As deputy defense minister, Casas Regueiro built up a vast holding company called GAESA that manages profitable enterprises in agriculture, retail shopping and the lucrative tourism industry, owning dozens of hotels, an airline and marinas as well as bus and rent-a-car companies.

GAESA accounts for 25 percent of Cuban economic output and roughly the same proportion of all its foreign currency earnings, experts and foreign businessmen in Havana estimate.

"Casas Regueiro is one of the most trusted Raulistas. The same applies to Lopez Miera. These guys are Raulistas to the end," said Frank Mora, a Cuba watcher and professor at the National War College in Washington.

Mora said the promotions do not, however, signal a larger political role for army generals than they already have.

"They will likely continue taking the lead in the economic reforms that may come.
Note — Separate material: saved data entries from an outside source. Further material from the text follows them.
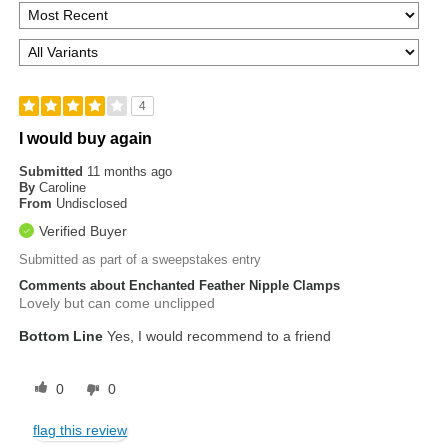
4
I would buy again
Submitted
11 months ago
By
Caroline
From
Undisclosed
Verified Buyer
Submitted as part of a sweepstakes entry
Comments about Enchanted Feather Nipple Clamps
Lovely but can come unclipped
Bottom Line
Yes, I would recommend to a friend
0
0
flag this review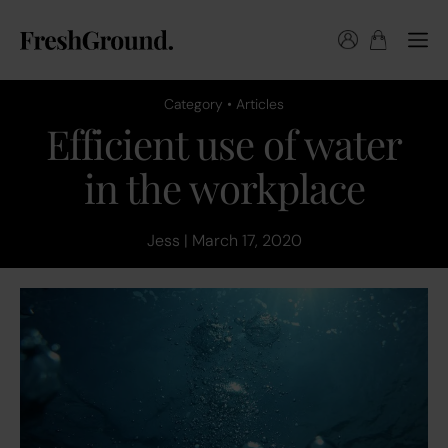
Category • Articles
Efficient use of water
in the workplace
Jess | March 17, 2020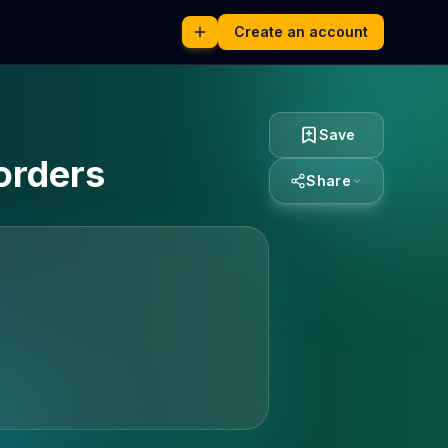
Create an account
Save
orders
Share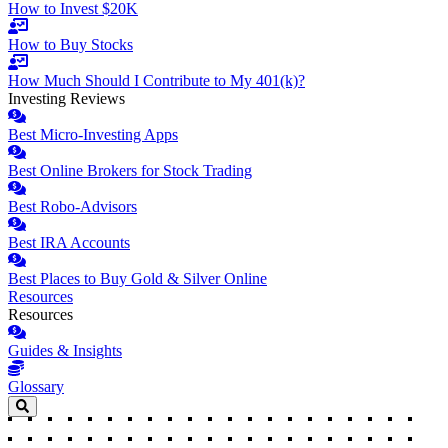
How to Invest $20K
How to Buy Stocks
How Much Should I Contribute to My 401(k)?
Investing Reviews
Best Micro-Investing Apps
Best Online Brokers for Stock Trading
Best Robo-Advisors
Best IRA Accounts
Best Places to Buy Gold & Silver Online
Resources
Resources
Guides & Insights
Glossary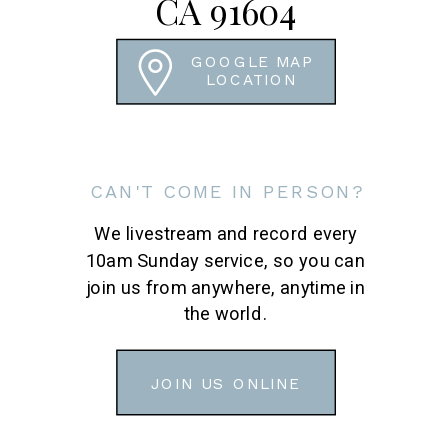
CA 91604
GOOGLE MAP
LOCATION
CAN'T COME IN PERSON?
We livestream and record every
10am Sunday service, so you can
join us from anywhere, anytime in
the world.
JOIN US ONLINE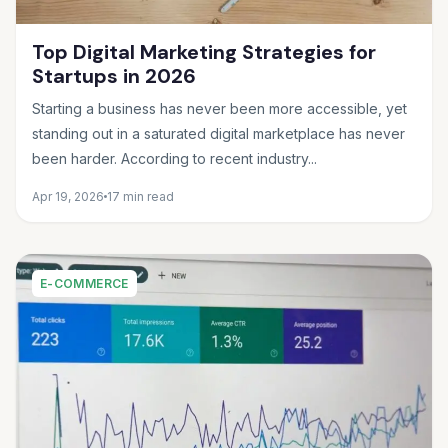
Top Digital Marketing Strategies for
Startups in 2026
Starting a business has never been more accessible, yet
standing out in a saturated digital marketplace has never
been harder. According to recent industry...
Apr 19, 2026
17 min read
E-COMMERCE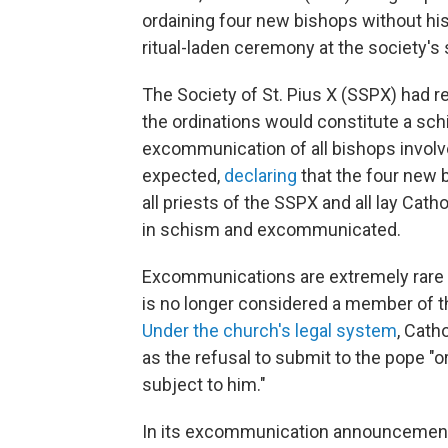
ordaining four new bishops without his 
ritual-laden ceremony at the society's 
The Society of St. Pius X (SSPX) had r
the ordinations would constitute a sch
excommunication of all bishops involv
expected,
declaring
that the four new 
all priests of the SSPX and all lay Cat
in schism and excommunicated.
Excommunications are extremely rare
is no longer considered a member of 
Under the church's legal system
, Cath
as the refusal to submit to the pope 
subject to him."
In its excommunication announcement, 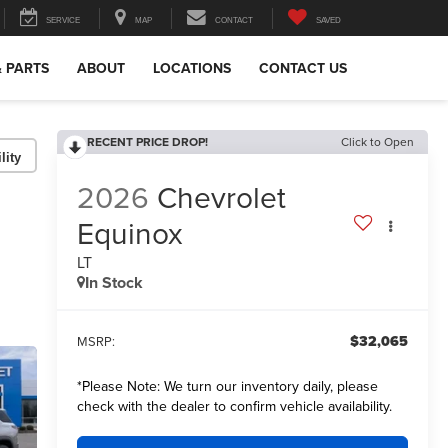
SERVICE
MAP
CONTACT
SAVED
& PARTS
ABOUT
LOCATIONS
CONTACT US
RECENT PRICE DROP!
Click to Open
lity
2026
Chevrolet
Equinox
LT
In Stock
$32,065
MSRP:
*
Please Note:
We turn our inventory daily, please
check with the dealer to confirm vehicle availability.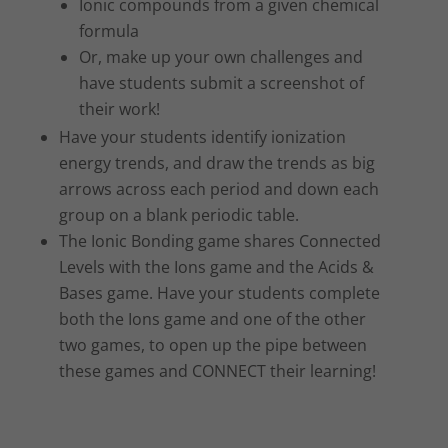
Ionic compounds from a given chemical
formula
Or, make up your own challenges and
have students submit a screenshot of
their work!
Have your students identify ionization
energy trends, and draw the trends as big
arrows across each period and down each
group on a blank periodic table.
The Ionic Bonding game shares Connected
Levels with the Ions game and the Acids &
Bases game. Have your students complete
both the Ions game and one of the other
two games, to open up the pipe between
these games and CONNECT their learning!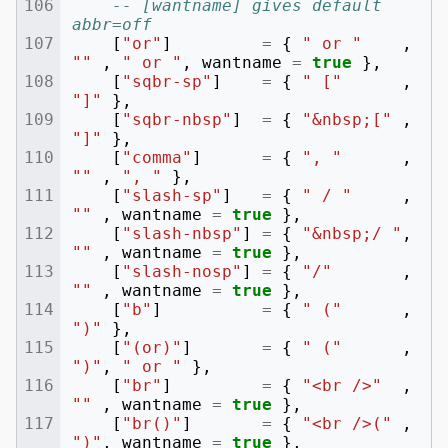
-- [wantname] gives default 
abbr=off
[
"or"
]
=
{
" or "
,
""
,
" or "
,
wantname
=
true
},
[
"sqbr-sp"
]
=
{
" ["
,
"]"
},
[
"sqbr-nbsp"
]
=
{
"&nbsp;["
,
"]"
},
[
"comma"
]
=
{
", "
,
""
,
", "
},
[
"slash-sp"
]
=
{
" / "
,
""
,
wantname
=
true
},
[
"slash-nbsp"
]
=
{
"&nbsp;/ "
,
""
,
wantname
=
true
},
[
"slash-nosp"
]
=
{
"/"
,
""
,
wantname
=
true
},
[
"b"
]
=
{
" ("
,
")"
},
[
"(or)"
]
=
{
" ("
,
")"
,
" or "
},
[
"br"
]
=
{
"<br />"
,
""
,
wantname
=
true
},
[
"br()"
]
=
{
"<br />("
,
")"
,
wantname
=
true
},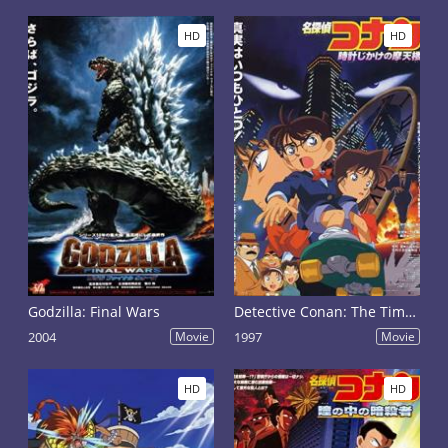
HD
HD
Godzilla: Final Wars
Detective Conan: The Time Bombed Skyscraper
2004
Movie
1997
Movie
HD
HD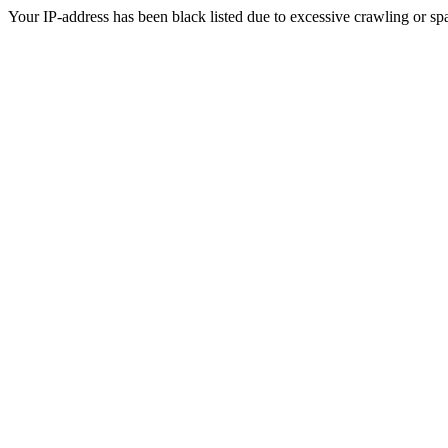
Your IP-address has been black listed due to excessive crawling or sp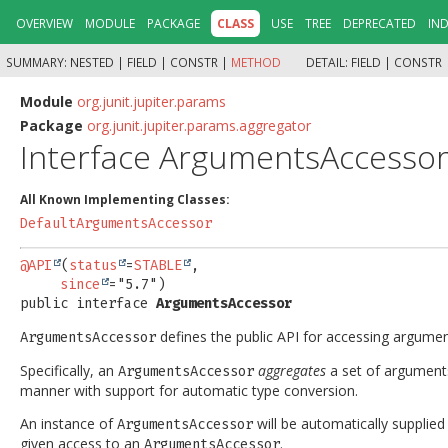
OVERVIEW
MODULE
PACKAGE
CLASS
USE
TREE
DEPRECATED
IN
SUMMARY:
NESTED |
FIELD |
CONSTR |
METHOD
DETAIL:
FIELD |
CONSTR 
Module
org.junit.jupiter.params
Package
org.junit.jupiter.params.aggregator
Interface ArgumentsAccesso
All Known Implementing Classes:
DefaultArgumentsAccessor
@API
(
status
=
STABLE
,

since
public interface 
ArgumentsAccessor
defines the public API for accessing argume
ArgumentsAccessor
Specifically, an
aggregates
a set of arguments
ArgumentsAccessor
manner with support for automatic type conversion.
An instance of
will be automatically supplie
ArgumentsAccessor
given access to an
.
ArgumentsAccessor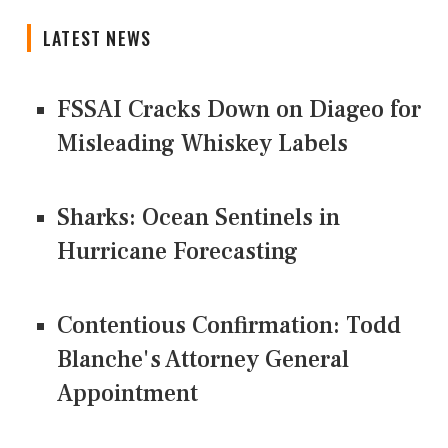
LATEST NEWS
FSSAI Cracks Down on Diageo for
Misleading Whiskey Labels
Sharks: Ocean Sentinels in
Hurricane Forecasting
Contentious Confirmation: Todd
Blanche's Attorney General
Appointment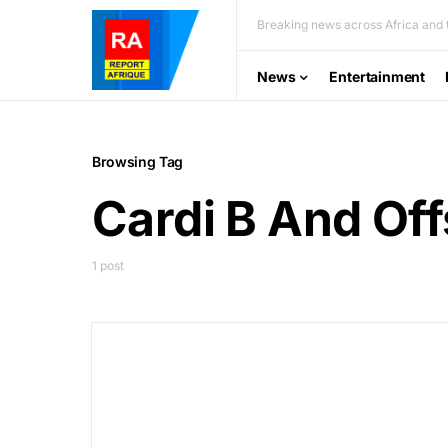
Breaking news across Africa and t
News
Entertainment
Browsing Tag
Cardi B And Off
1 post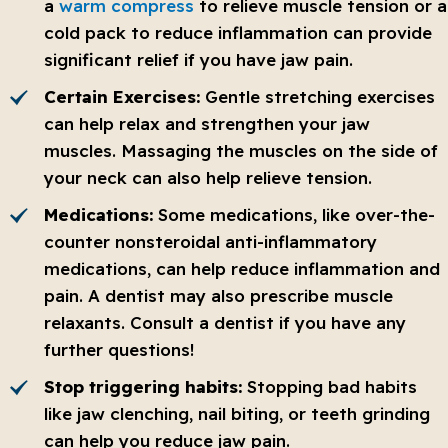
a
warm compress
to relieve muscle tension or a
cold pack to reduce inflammation can provide
significant relief if you have jaw pain.
Certain Exercises:
Gentle stretching exercises
can help relax and strengthen your jaw
muscles. Massaging the muscles on the side of
your neck can also help relieve tension.
Medications:
Some medications, like over-the-
counter nonsteroidal anti-inflammatory
medications, can help reduce inflammation and
pain. A dentist may also prescribe muscle
relaxants. Consult a dentist if you have any
further questions!
Stop triggering habits:
Stopping bad habits
like jaw clenching, nail biting, or teeth grinding
can help you reduce jaw pain.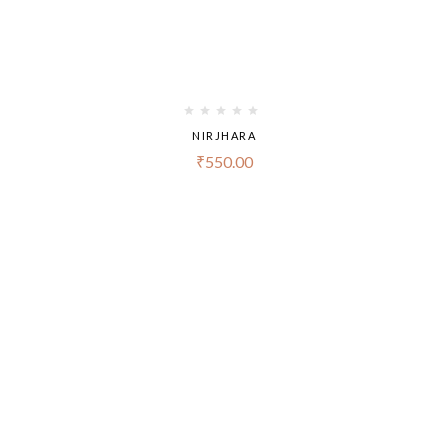
NIRJHARA
₹
550.00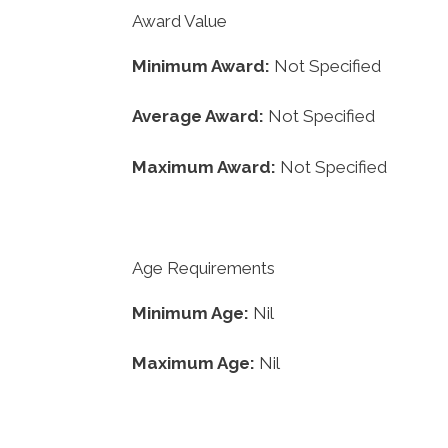
Award Value
Minimum Award:
Not Specified
Average Award:
Not Specified
Maximum Award:
Not Specified
Age Requirements
Minimum Age:
Nil
Maximum Age:
Nil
They were already doing this, but the reforms will be more consistent," he said.

Under Regueiro, the army was first to introduce capitalist business and accounting practices in Cuba's socialist economy, importing textbooks in English and sending officers to foreign universities to get MBAs.

Casas Regueiro, a graying general who moves about in a chauffeur-driven Russian-made Lada, was the architect of the "perfeccionamiento empresarial" (enterprise enhancement) program to make state companies efficient and profitable.

"He might be old, but he is an essential figure, a man who has been at Raul's side for all things related to reform, and also utterly loyal," Klepak said.